Material shown START
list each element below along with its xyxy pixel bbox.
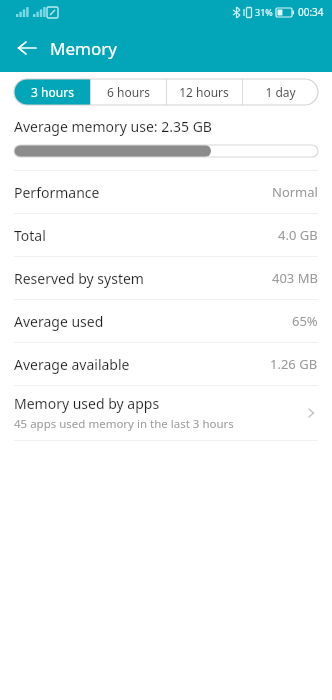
staticText: 12 hours: [179, 84, 229, 100]
button[interactable]: Average available: [0, 343, 332, 385]
staticText: Average available: [14, 355, 130, 374]
button[interactable]: Total: [0, 214, 332, 256]
staticText: 65%: [292, 312, 318, 330]
button[interactable]: 12 hours: [166, 79, 242, 105]
staticText: 45 apps used memory in the last 3 hours: [14, 416, 234, 432]
button[interactable]: Performance: [0, 171, 332, 213]
staticText: 3 hours: [31, 84, 74, 100]
staticText: Normal: [272, 183, 318, 201]
button[interactable]: 1 day: [242, 79, 318, 105]
staticText: 6 hours: [107, 84, 150, 100]
staticText: 1.26 GB: [270, 355, 318, 373]
button[interactable]: Reserved by system: [0, 257, 332, 299]
button[interactable]: 6 hours: [90, 79, 166, 105]
staticText: 31%: [255, 6, 273, 18]
staticText: Memory: [50, 37, 117, 60]
staticText: Average memory use: 2.35 GB: [14, 117, 212, 136]
button[interactable]: 3 hours: [14, 79, 90, 105]
button[interactable]: Memory used by apps: [0, 386, 332, 440]
staticText: Average used: [14, 312, 104, 331]
staticText: 403 MB: [272, 269, 318, 287]
staticText: 4.0 GB: [278, 226, 318, 244]
staticText: 00:34: [298, 5, 324, 19]
button[interactable]: Average used: [0, 300, 332, 342]
staticText: Total: [14, 226, 46, 245]
staticText: 1 day: [265, 84, 296, 100]
staticText: Reserved by system: [14, 269, 144, 288]
button[interactable]: Back: [11, 32, 43, 64]
staticText: Performance: [14, 183, 100, 202]
staticText: Memory used by apps: [14, 394, 160, 413]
Material shown END
**Problem statement:**
Your reply should be only the count of lines in the entries above that contain the word "button".

**Reply to the exercise:**
11